The Excel Center: Success for Adult Students
Dr. Steve Dillon orchestrates success for adults wishing to earn their high school diploma and beyond.
Writer / Kara Reibel
Photographer / Keeley Miller
Goodwill Education Initiatives, Inc., a not-for-profit organization conceptualized by Goodwill Industries of Central Indiana, Inc., was formed in 2004. The organization has since opened almost a dozen Excel Centers to meet the need of providing a structured curriculum for adults wishing to earn their high school diploma and advance their skills.
Five years ago, the first adult-focused accredited high school Excel Center opened, enrolling 317 students with an additional 2,000 people on the waiting list. With the need evident, this overwhelming response cemented their growth plan. It’s the first of its kind to be instructor-led, Goodwill Education Initiatives has created a template that cities across the country are pining to emulate.
“Currently, we have 11 locations in Central Indiana plus additional schools in South Bend, Austin, Texas, and Memphis, Tennessee,” shares Scott Bess, President and Chief Operating Officer of Goodwill Education Initiatives. “Additional expansion is in the works both here in Indiana and nationally.”
“When we talked about opening an adult high school in Noblesville, eyebrows were raised due to the high graduation rate in area schools, implying that it wasn’t needed,” says Bess. “But the reality is that a very small dropout rate of larger schools really represents a significant number. No one has a 100 percent graduation rate.”
Noblesville Excel Center Director Dr. Steve Dillon recently retired from Carmel-Clay Schools. “Dr. Dillon is passionate about helping students achieve,” states Bess. “It’s evident in his enthusiasm and work ethic. His attitude is contagious with the staff and students. He’s a wonderful asset to Goodwill Education Initiatives and acts as a mentor to other locations. His community connections are wonderful.”
Dr. Dillon has a soft spot for struggling student. “I understand for most teachers it is hard to like the last kid in the class. They are difficult and hard to teach, but they are the ones that need the most attention.” His passion is clearly helping those to succeed.
There are other dropout recovery schools, but most are computer-based. The Excel Centers have computer labs, but their success lies in the unique personal attention to the needs of the students. Each student walks in at a different level. During the first two days of orientation, skill levels are assessed, and then placed appropriately to help them succeed.
In Hamilton County with the growth and business expansion, it takes qualified workers to get those jobs. The Excel Center not only helps students earn their high school diploma, the students earn certificates in a field and find employment.
The Noblesville Excel Center is the first to partner with Ivy Tech. “We have a wonderful partnership with Ivy Tech,” says Bess. “Noblesville is the first to co-locate with Ivy Tech but won’t be the last.”

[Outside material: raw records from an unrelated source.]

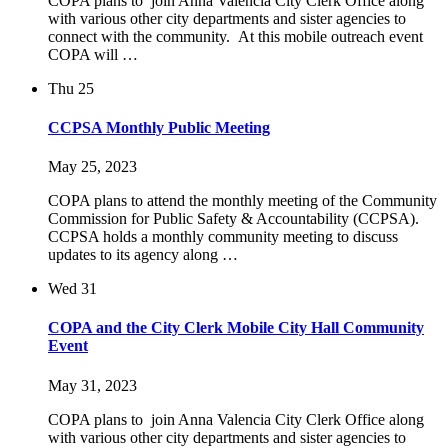
COPA plans to join Anna Valencia City Clerk Office along
with various other city departments and sister agencies to
connect with the community. At this mobile outreach event
COPA will …
Thu
25
CCPSA Monthly Public Meeting
May 25, 2023
COPA plans to attend the monthly meeting of the Community
Commission for Public Safety & Accountability (CCPSA).
CCPSA holds a monthly community meeting to discuss
updates to its agency along …
Wed
31
COPA and the City Clerk Mobile City Hall Community
Event
May 31, 2023
COPA plans to join Anna Valencia City Clerk Office along
with various other city departments and sister agencies to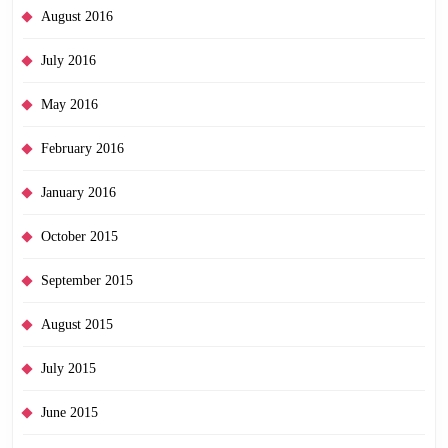
August 2016
July 2016
May 2016
February 2016
January 2016
October 2015
September 2015
August 2015
July 2015
June 2015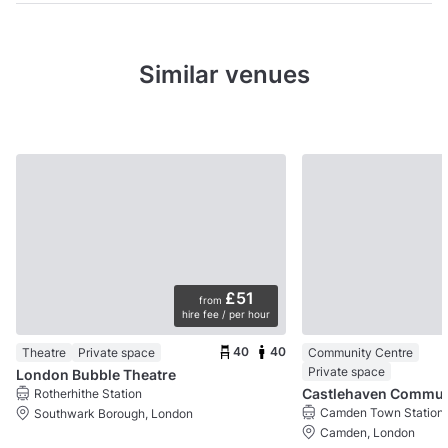
Similar venues
£51
from
hire fee / per hour
40
40
Theatre
Private space
Community Centre
Private space
London Bubble Theatre
Castlehaven 
Rotherhithe Station
Camden Town Station
Southwark Borough, London
Camden, London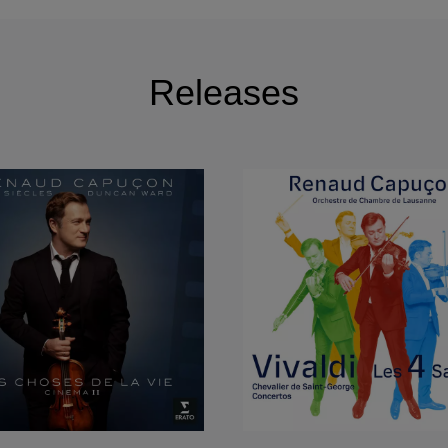
: Berlin Philharmonic, Leipzig Gewandhaus Orchestra, Dr
ich Bayerische Rundfunk, DSO Berlin, Bamberger Symph
burg and WDR Köln orchestras, Boston Symphony, Lo
Releases
adelphia Orchestra, Houston Symphony, Washington Nat
l Symphony, Simon Bolivar Orchestra, Budapest Festival
Radio France, Orchestre National de France, Orchestre 
oulouse Orchestras, Gustav Mahler Jugendorchester, 
tra, Danish Royal Orchestra, Swedish Radio Orchestr
in-in-the-Fields, Chamber Orchestra of Europe, City of
hamber Orchestra, Firenze Maggio Musicale Orchestra
 Santa Cecilia Orchestra, Tokyo Philharmonic, NHK Sy
de, Lausanne and Zurich Chamber Orchestras, under M
Lionel Bringuier, Semyon Bychkov, Myung-Whun Chung,
sgaard, Christoph von Dohnanyi Gustavo Dudamel, Char
h, Ivan Fischer, Bernard Haitink, Daniel Harding, Gunth
rvi, Philippe Jordan, Emmanuel Krivine, Kurt Masur, Lu
nnick Nezet-Seguin, David Robertson, Dennis Russel-D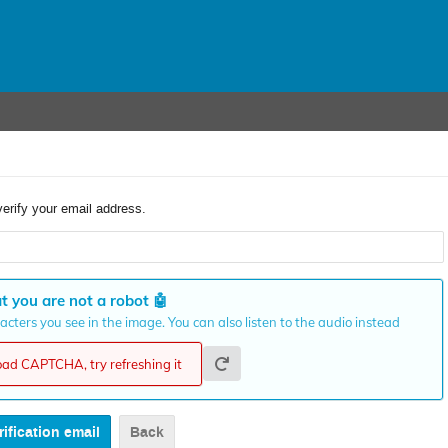
verify your email address.
t you are not a robot
🤖
cters you see in the image. You can also listen to the audio instead
load CAPTCHA, try refreshing it
Back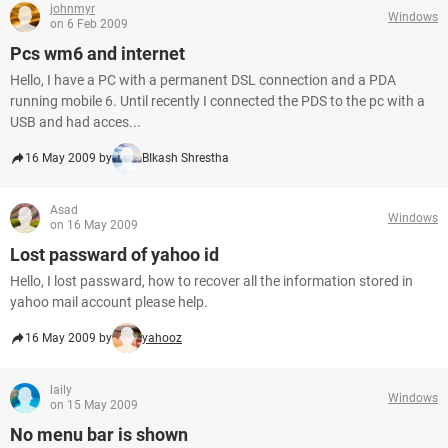
johnmyr
Windows
on 6 Feb 2009
Pcs wm6 and internet
Hello, I have a PC with a permanent DSL connection and a PDA
running mobile 6. Until recently I connected the PDS to the pc with a
USB and had acces...
16 May 2009 by
BIkash Shrestha
Asad
Windows
on 16 May 2009
Lost passward of yahoo id
Hello, I lost passward, how to recover all the information stored in
yahoo mail account please help.
16 May 2009 by
yahooz
laily
Windows
on 15 May 2009
No menu bar is shown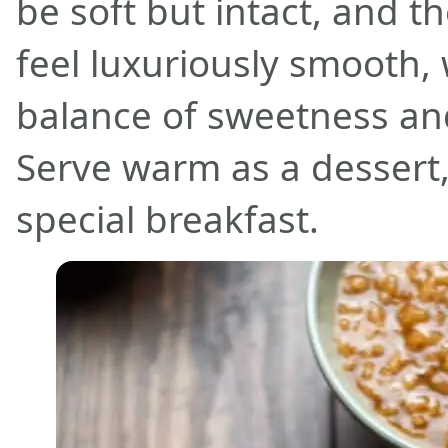
be soft but intact, and 
feel luxuriously smooth, 
balance of sweetness an
Serve warm as a dessert,
special breakfast.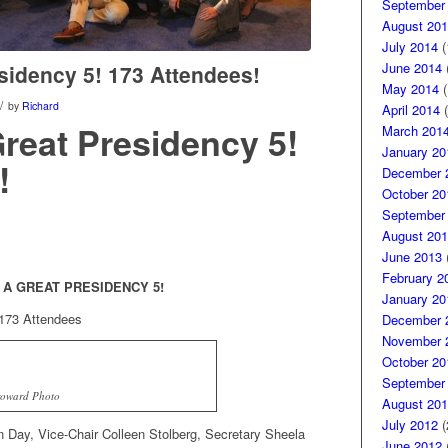
September
August 201
July 2014
(
June 2014
(
sidency 5! 173 Attendees!
May 2014
(
/
by
Richard
April 2014
(
Great Presidency 5!
March 201
January 20
!
December 
October 20
September
August 201
June 2013
(
February 2
 A GREAT PRESIDENCY 5!
January 20
173 Attendees
December 
November 
October 20
September
roward Photo
August 201
July 2012
(
 Day, Vice-Chair Colleen Stolberg, Secretary Sheela
June 2012
(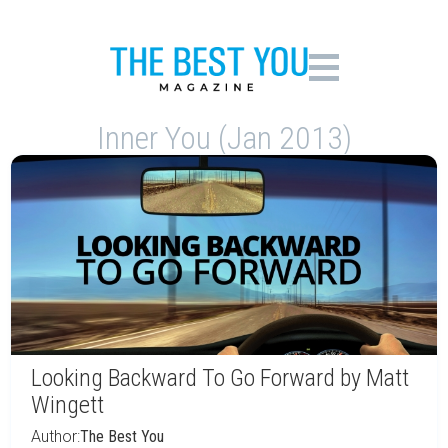
Inner You (Jan 2013)
Looking Backward To Go Forward by Matt
Wingett
Author:
The Best You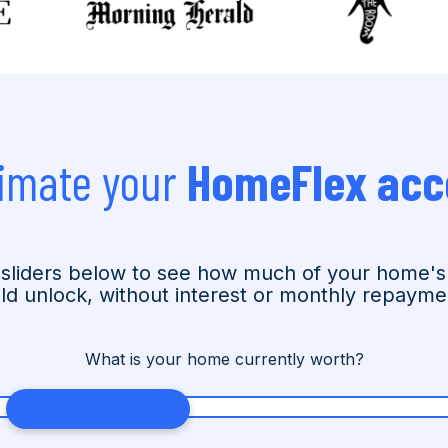
imate your
HomeFlex acc
sliders below to see how much of your home's
ld unlock, without interest or monthly repayme
What is your home currently worth?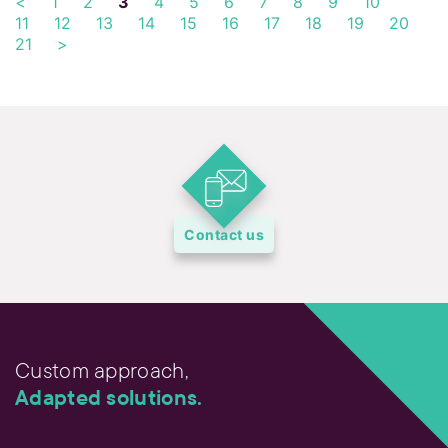
<
1
2
3
4
5
6
7
8
9
10
11
12
13
14
15
16
17
18
19
20
21
>
Contact us
Custom approach,
Adapted solutions.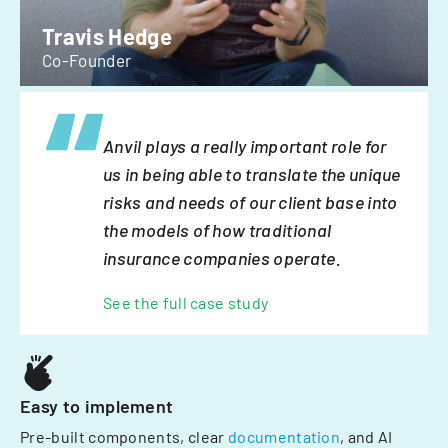
Travis Hedge
Co-Founder
Anvil plays a really important role for
us in being able to translate the unique
risks and needs of our client base into
the models of how traditional
insurance companies operate.
See the full case study
Easy to implement
Pre-built components, clear
documentation
, and AI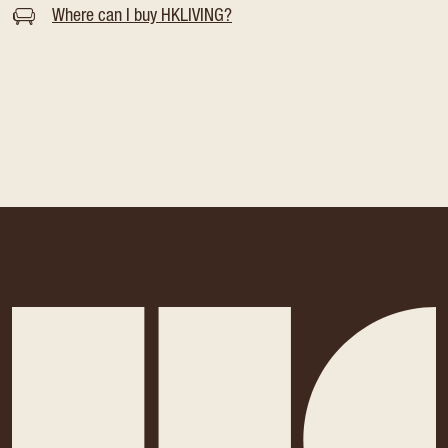
Where can I buy HKLIVING?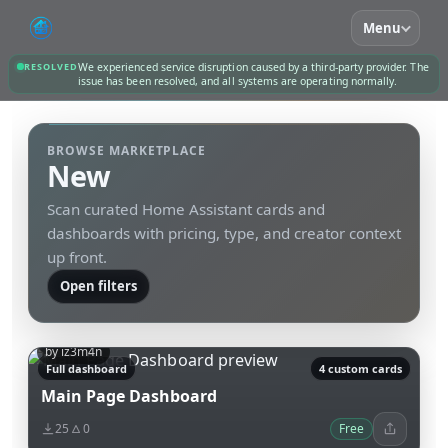
Menu
RESOLVED
We experienced service disruption caused by a third-party provider. The
issue has been resolved, and all systems are operating normally.
BROWSE MARKETPLACE
New
Scan curated Home Assistant cards and
dashboards with pricing, type, and creator context
up front.
Open filters
by iz3m4n
Full dashboard
4 custom cards
Main Page Dashboard
25
0
Free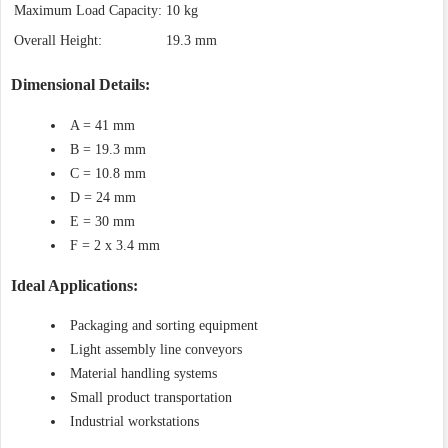
Maximum Load Capacity:
10 kg
Overall Height:
19.3 mm
Dimensional Details:
A = 41 mm
B = 19.3 mm
C = 10.8 mm
D = 24 mm
E = 30 mm
F = 2 x 3.4 mm
Ideal Applications:
Packaging and sorting equipment
Light assembly line conveyors
Material handling systems
Small product transportation
Industrial workstations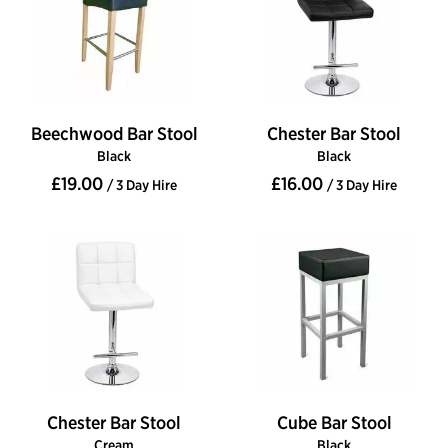
Beechwood Bar Stool
Chester Bar Stool
Black
Black
£19.00
£16.00
/ 3 Day Hire
/ 3 Day Hire
Chester Bar Stool
Cube Bar Stool
Cream
Black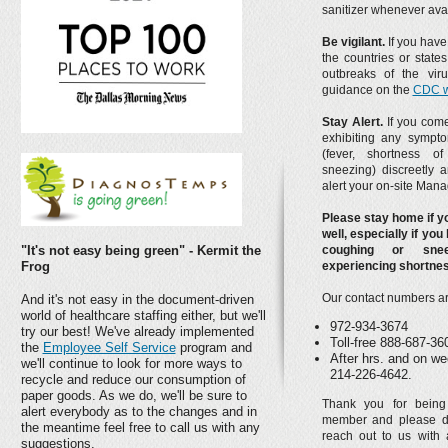
sanitizer whenever avai
Be vigilant.
If you have 
the countries or state
outbreaks of the viru
guidance on the
CDC w
Stay Alert.
If you come
exhibiting any sympt
(fever, shortness of
sneezing) discreetly a
alert your on-site Mana
Please stay home if yo
well, especially if you
"It's not easy being green" - Kermit the
coughing or sne
Frog
experiencing shortnes
Our contact numbers ar
And it's not easy in the document-driven
world of healthcare staffing either, but we'll
972-934-3674
try our best! We've already implemented
Toll-free 888-687-36
the
Employee Self Service
program and
After hrs. and on we
we'll continue to look for more ways to
214-226-4642.
recycle and reduce our consumption of
paper goods. As we do, we'll be sure to
Thank you for bein
alert everybody as to the changes and in
member and please do
the meantime feel free to call us with any
reach out to us with 
suggestions.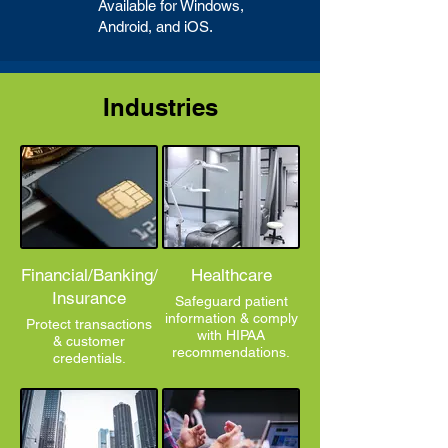
Available for Windows,
Android, and iOS.
Industries
Financial/Banking/
Healthcare
Insurance
Safeguard patient
information & comply
Protect transactions
with HIPAA
& customer
recommendations.
credentials.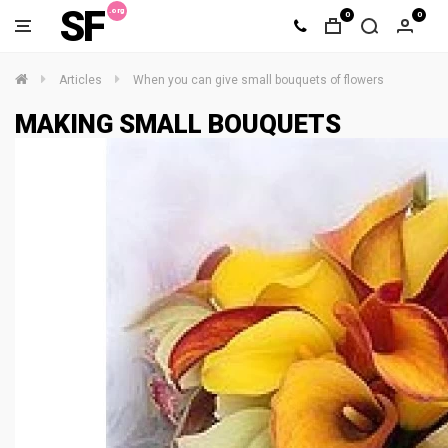
SF
0
0
Articles
When you can give small bouquets of flowers
MAKING SMALL BOUQUETS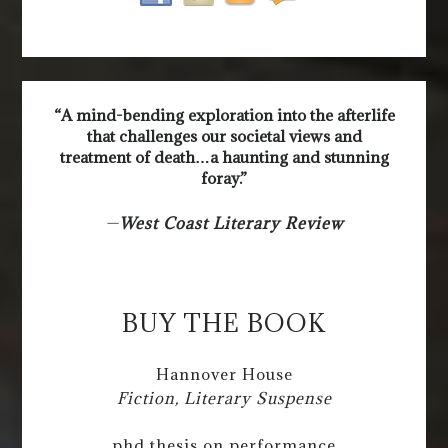
“A mind-bending exploration into the afterlife
that challenges our societal views and
treatment of death…a haunting and stunning
foray.”
—
West Coast Literary Review
BUY THE BOOK
Hannover House
Fiction, Literary Suspense
phd thesis on performance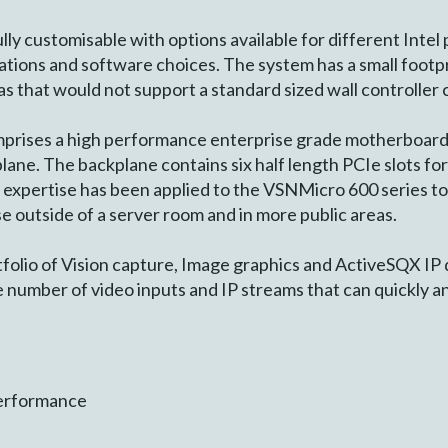
ly customisable with options available for different Intel 
ations and software choices. The system has a small footp
s that would not support a standard sized wall controller 
rises a high performance enterprise grade motherboard 
ne. The backplane contains six half length PCIe slots for
expertise has been applied to the VSNMicro 600 series to en
use outside of a server room and in more public areas.
folio of Vision capture, Image graphics and ActiveSQX IP
e number of video inputs and IP streams that can quickly and
Performance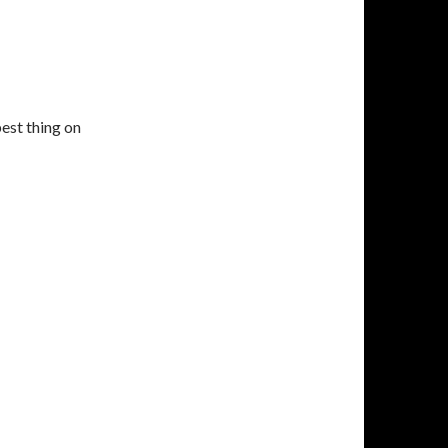
est thing on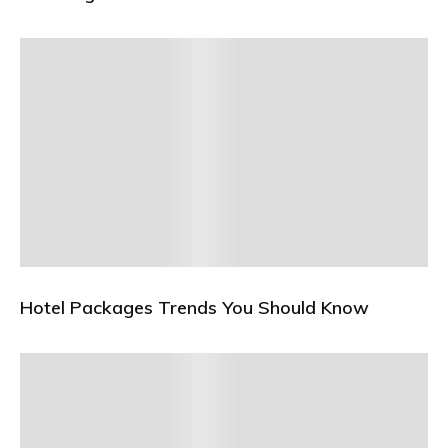
Hotel Packages Trends You Should Know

Not only has The Excel Center found Ivy Tech to be very accommodating, but the City of Noblesville and Noblesville School District are very supportive. “We have experienced a gracious start to our school,” says Dr. Dillon. “Mayor Ditslear and Dr. Niedermeyer are very supportive and have been very welcoming to us.”
As Goodwill began scouting locations in Hamilton County, they soon discovered Ivy Tech had room in a building recently purchased from the Noblesville school district (former junior high school). It is an ideal match. The academic feel to both institutions creates a mature learning environment.
“Our students walk in with the Ivy Tech students, which gives them a boost to walk into the same door as college students,” says Dr. Dillon. “And once our students experience success with learning, they will want to do more.”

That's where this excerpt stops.